Wpis z mikrobloga

@Tonjuralas: @mamnatopapiery: A czego się dziwić? Japończycy jak chcą oglądać anime to oglądają albo kinówki albo shouneny w prime-time. KnY to pozycja dla każdego, to i każdy popędził do sklepiku kupić mangę obok tomiku One Piece (który, fakt faktem, miał przerwę w najlepszej sprzedaży przez małą ilość tomików - no to sobie Kimetsu podebrało trochę ile mogło ;) ).

Ludziom wystarczą proste, dobrze wykonane rzeczy. I świetna animacja od ufotable.
@LlamaRzr zgadzam sie ze wszystkim co napisałeś, poza "trudnymi anime", bo serio, Megalo box albo Samurai Champloo (pierwsze które mi przyszły do głowy) nie są strasznie trudnymi anime.
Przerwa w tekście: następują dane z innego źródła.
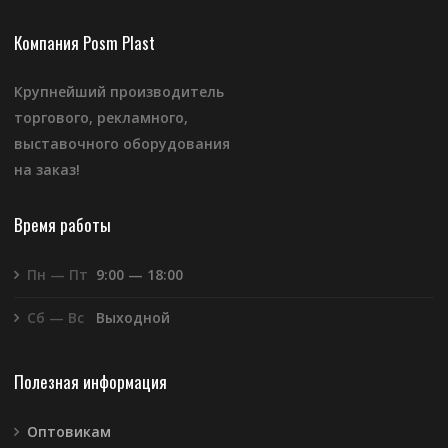
Компания Posm Plast
Крупнейший производитель
торгового, рекламного,
выставочного оборудования
на заказ!
Время работы
Пн — Пт
9:00 — 18:00
Сб — Вс
Выходной
Полезная информация
Оптовикам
Po prostu mają świetnie napisane postacie, które oglada się z wielka przyjemnością. A w KnY jak widzisz głównego bohatera, który podczas gdy ktoś kopie ziomka, ktory chroni Twoją siostrę, stoi jak dąb i robi sobie flashbacki, to od razu odechciewa się to oglądać. Już
@Tonjuralas:

Megalo box albo Samurai Champloo


No nie są, tymczasem Manglobe co robiło Samuraja sobie wzięło i zdechło [*]

Zgodzę się, Watanabe zrobił obok SC też takie spoko rzeczy jak Space Dandy, Zankyu no Terror, Sakamichi no Apollon czy Escaflowne, ale - Japonia ma wywalone, nawet w perspektywie nocnych animezjebów z late night slotów ze stacji TV.